November 01, 2016

Bob Hathaway has seen many changes since his first year as a Century College English faculty member in 1968.  ”We were meeting in the old Washington School building on 4th Street in White Bear Lake, and we also met in a Presbyterian church across the street.  We moved to the West Campus in 1970,” he remembered. 

Bob was on the original task force to establish developmental education in the 70s and 80s.  ”Merging with the 916 Vocational Area Technical Institute was a huge undertaking because we had to bring the Vo Tech courses up to a credit system and an accredited system.  The merger was a valuable move for the college and the students and was well worth it, because it broadened the appeal of the college,” he said.

“We were on the quarter system then, which was much more efficient than semesters,” Bob noted. “We started the semester system in 1998 and that was another huge undertaking, as they had to totally redo the curriculum, change courses, and rewrite syllabi for all courses.” 

One of the things that hasn’t changed over time is the appeal of literature, and British literature in particular (Marlow, Chaucer, Shakespeare, John Donne, and Milton), as well as the the experience of being in a classroom.  ”The classroom experience is invaluable.  Students learn from the course and they learn from each other.  They learn how to get along and how to handle difficult situations.

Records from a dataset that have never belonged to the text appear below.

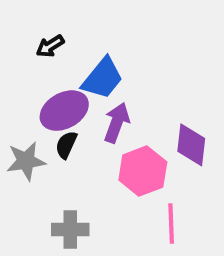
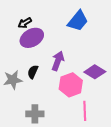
blue trapezoid: (103, 78) -> (78, 21), moved
purple ellipse: (64, 111) -> (32, 38), moved
purple diamond: (191, 145) -> (95, 72), turned -65

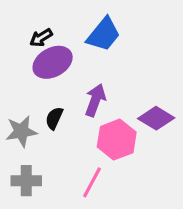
blue trapezoid: (78, 21) -> (104, 34), moved
pink line: (85, 111) -> (92, 182), moved, turned 30
gray cross: (35, 114) -> (26, 181), moved

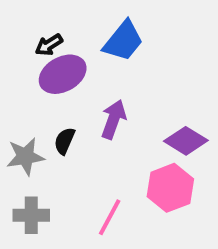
pink hexagon: (117, 140) -> (170, 188), moved

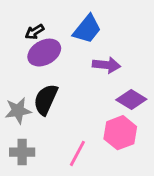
purple arrow: (114, 119) -> (106, 65), moved, turned 76
black semicircle: (65, 141) -> (46, 100), size x1.6

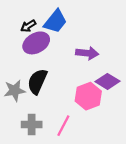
blue trapezoid: (87, 29) -> (55, 21), moved
pink hexagon: (120, 133) -> (88, 96), moved
gray cross: (22, 152) -> (32, 124), moved

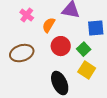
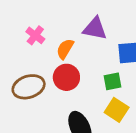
red circle: (61, 46) -> (66, 77), moved
green square: (84, 49) -> (112, 81), turned 32

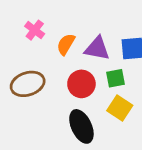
purple triangle: (95, 29) -> (97, 48), moved
red circle: (66, 77) -> (81, 84), moved

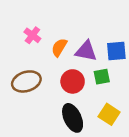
yellow square: (120, 108) -> (109, 114), moved

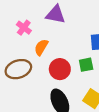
orange semicircle: (59, 47) -> (41, 47), moved
purple triangle: (86, 51) -> (55, 15), moved

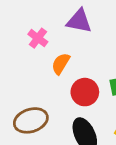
brown ellipse: (18, 69) -> (31, 120), moved

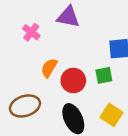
orange semicircle: (61, 64) -> (49, 68), moved

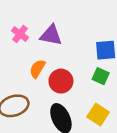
purple triangle: (68, 17) -> (51, 35), moved
green square: (104, 75) -> (101, 76), moved, turned 35

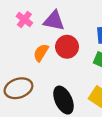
red circle: (61, 81) -> (67, 47), moved

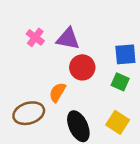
orange semicircle: (41, 53) -> (57, 92), moved

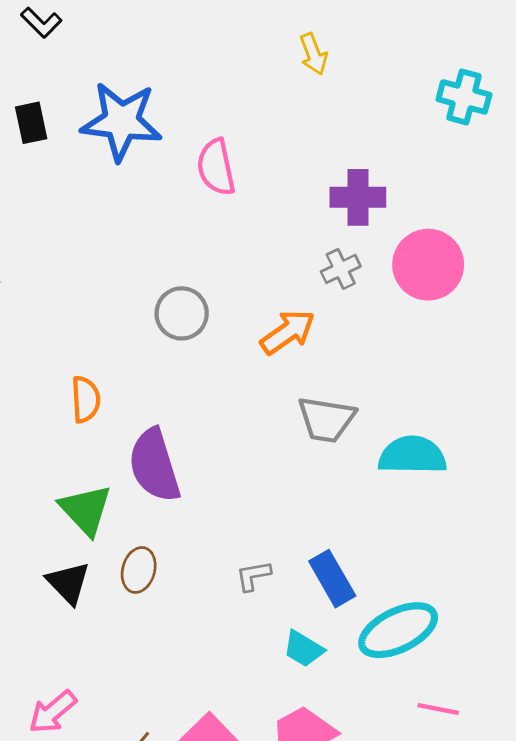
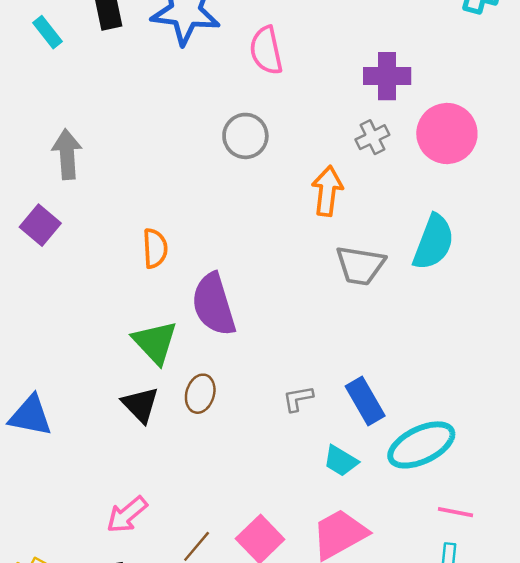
gray circle: (182, 313) -> (245, 136), moved
orange arrow: (288, 332) -> (327, 191), turned -48
cyan semicircle: (412, 455) -> (434, 242), moved, turned 110

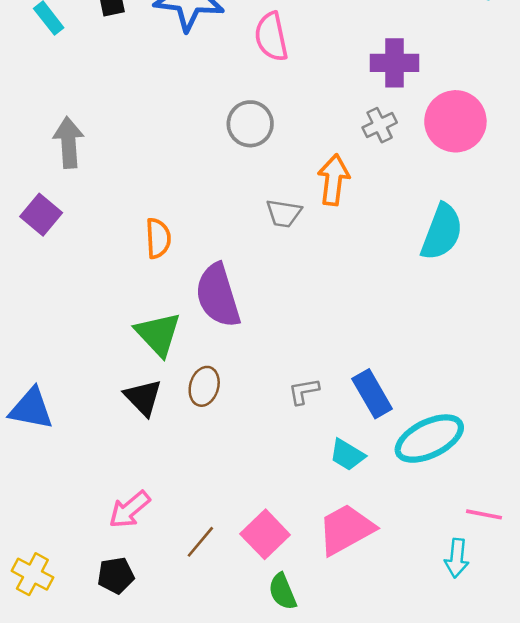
gray trapezoid: (360, 265) -> (284, 213), moved, size x0.7
pink line: (456, 512) -> (484, 514), moved

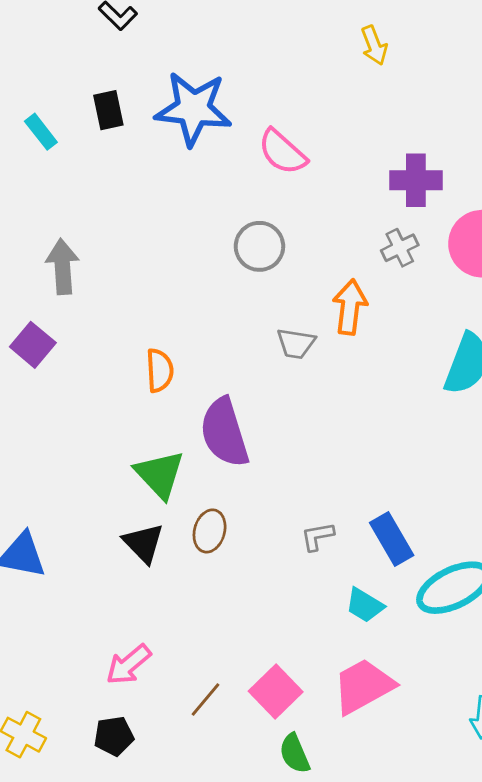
pink semicircle: (271, 37) -> (282, 152), turned -36

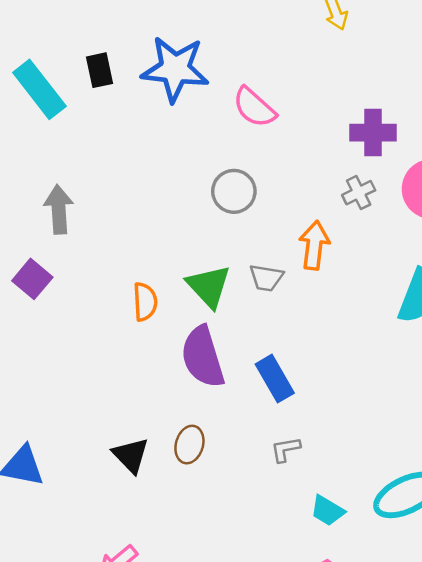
cyan rectangle: (41, 132) -> (39, 89), size x1.8
green triangle: (160, 474) -> (209, 286), moved
blue rectangle: (392, 539) -> (275, 379), moved

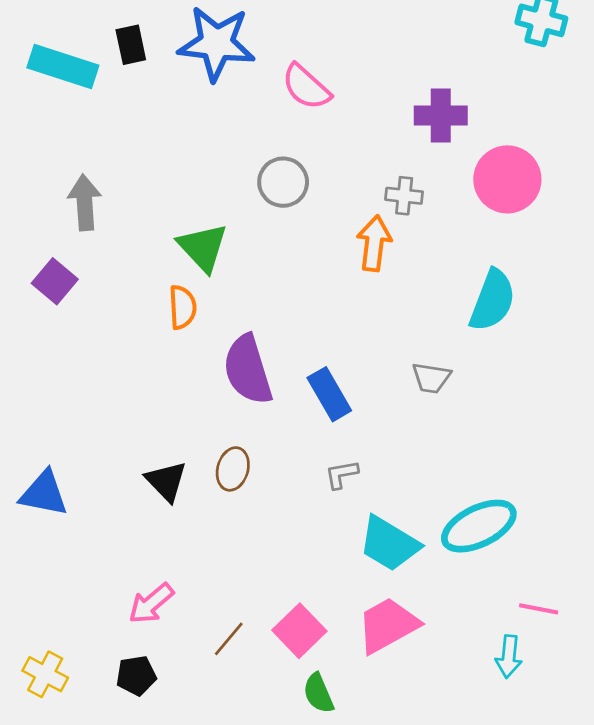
cyan rectangle: (39, 89) -> (63, 67), turned -34
gray cross: (359, 193) -> (404, 196), moved, turned 32
gray trapezoid: (266, 278) -> (431, 378), moved
green triangle: (209, 286) -> (203, 247), moved
cyan trapezoid: (327, 511) -> (389, 544), size x1.6

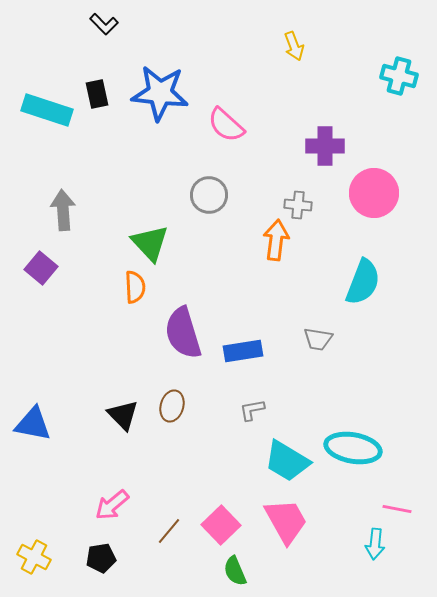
blue rectangle: (329, 394) -> (243, 351), turned -69
cyan ellipse: (479, 526) -> (353, 448), turned 36
pink trapezoid: (388, 625) -> (286, 521), turned 90

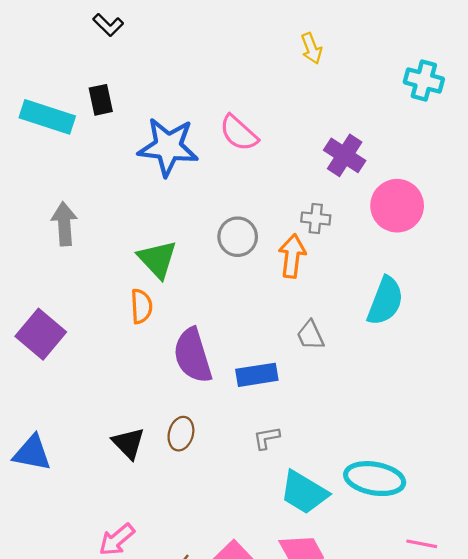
blue star: (160, 93) -> (168, 147), moved
purple cross: (325, 146) -> (345, 155), turned 33
gray circle: (209, 195) -> (238, 237), moved
purple square: (41, 268) -> (41, 334), moved, size x1.4
gray trapezoid: (318, 339) -> (310, 335), moved, turned 56

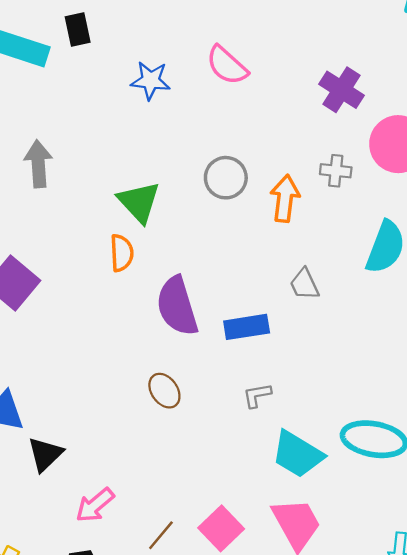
blue star: (168, 147) -> (151, 80), size x0.6
gray cross: (316, 219) -> (336, 171), moved
brown ellipse: (181, 434) -> (164, 391), turned -52
black triangle: (128, 443) -> (45, 454), moved, turned 30

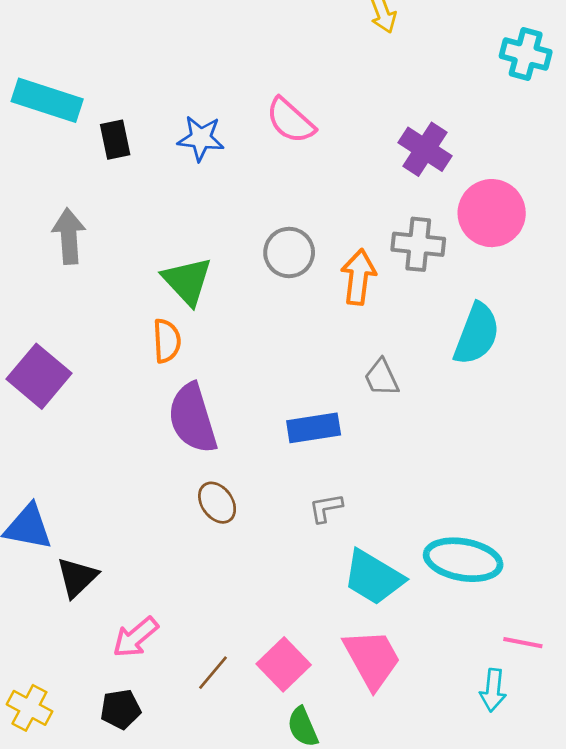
black rectangle: (78, 30) -> (115, 140), moved
gray cross: (336, 171) -> (418, 244), size x1.4
purple semicircle: (177, 306) -> (193, 418), moved

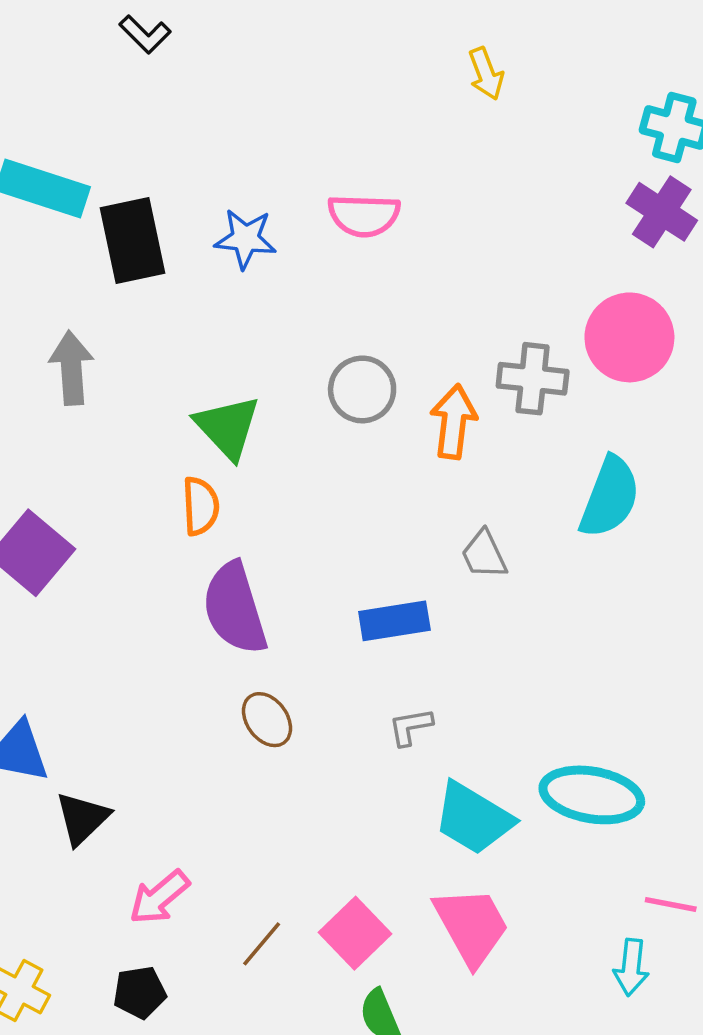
pink semicircle: (290, 121) -> (364, 215), turned -40
black rectangle: (115, 140) -> (132, 241), size x1.6
purple cross: (425, 149) -> (662, 212), moved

The classroom is one of the most exciting places to be–very stimulating, very enjoyable,” Bob observed.

Additionally, Lakewood Junior College established a Writers in Residence program in the 70s that was very dynamic, he remembered.  ”We had writers such as Bill Holm, who was affiliated with us for three years.  Today, Century College is one of the few places that has a Writing Center, which plays a vital role in English curricula.”

Bob has also been involved with the Century College Speaker Series, and is proud of the caliber of speakers brought to campus in the last few years, including author and artist Marjane Satrapi, autism expert Temple Grandin, poet Billy Collins and scientist Steven Pinker. 

Additionally, he has enjoyed acting with Shakespeare and Company, and performances are held at the College during the summer.  He’s also played the lead in past Century College Theatre productions such as “The Fantasticks”, “My Fair Lady”, “The King and I” and “Camelot”.  In his spare time, he enjoys “raising” and arranging bouquets of flowers from his garden.  He’s well-known for bringing flowers in to different offices around the campus.

“I’m proud to be associated with Lakewood and Century College.  The College has made an enormous contribution to the intellectual milieu of the community, ” he said.